■ TASK DIRECTIONS ■
The response should be the records below, repeated exactly, with each picture left out.

■ RECORD EXCERPTS ■
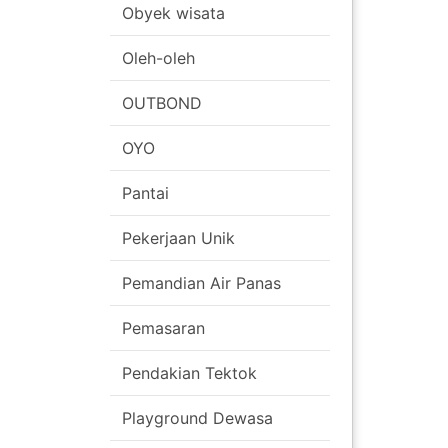
Obyek wisata
Oleh-oleh
OUTBOND
OYO
Pantai
Pekerjaan Unik
Pemandian Air Panas
Pemasaran
Pendakian Tektok
Playground Dewasa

■ ANSWER BOX ■
Obyek wisata
Oleh-oleh
OUTBOND
OYO
Pantai
Pekerjaan Unik
Pemandian Air Panas
Pemasaran
Pendakian Tektok
Playground Dewasa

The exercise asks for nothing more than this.